Remember your ultimate goal is either to build a business that supports you and your family and your desired lifestyle either through the profits it generates from the day-to-day running or by you ultimately being able to sell your business to someone else.

 

  1. Stop Grovelling for Work

 

How do you explain your business in a social situation?

 

Do you define yourself by your industry?

 

Now be honest here when you’re out at a party or meeting people do you say  I own a printing company, I own a distribution company, I own an accounting practice.

 

Or do you describe what makes your business unique and how you help your customers? For example,  we have developed a process for printing annual reports that it reduces the turnaround time to 3 days.

 

We have developed a process  that allows small business owners to generate a steady stream of qualified leads for their business

 

The problem describing yourself as a part of an industry is that most industries are commoditised. Your sentencing yourself to a life of low margins and grovelling for work. When there is nothing unique about your business, the customer has no choice but to rely on price as the only decision-making criterion.

 

And before you claim customer services is what makes you unique, remember that people don’t buy wishy-washy claims as a point of differentiation.
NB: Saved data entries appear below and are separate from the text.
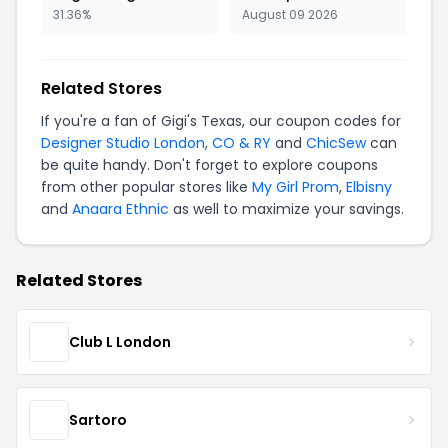
31.36%
August 09 2026
Related Stores
If you're a fan of Gigi's Texas, our coupon codes for
Designer Studio London
,
CO & RY
and
ChicSew
can
be quite handy. Don't forget to explore coupons
from other popular stores like
My Girl Prom
,
Elbisny
and
Anaara Ethnic
as well to maximize your savings.
Related Stores
Club L London
Sartoro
After all, service is in the eye of the beholder, and until your prospect makes the decision to become a customer, intangible claims about how well you treat your customers will not sway them.

 

Someone will not buy from you just based upon your service claims, they will buy from you based upon what you do for them. What is in it for them. That is what drives the purchase decisions of your customers.

 

Describe what you do in concrete terms and what makes your business unique and different.

 

For example, Zappos became a successful company not because it’s a retailer of shoes but because it offers a two way free shipping policy.

 

Free returns makes Zappos special because that answers the question for the customer of what’s in it for them.

 

Have a look at shoe retailing it has become a boring commoditised business with low margins and very little hope for any owner to be acquired. Allowing people to return shoes if they don’t like them  all from the comfort of their own home is unique in a big part of the formula that allows Zappos to scale up into a sellable business.

 

Stop describing their industry and start describing what makes you irresistible.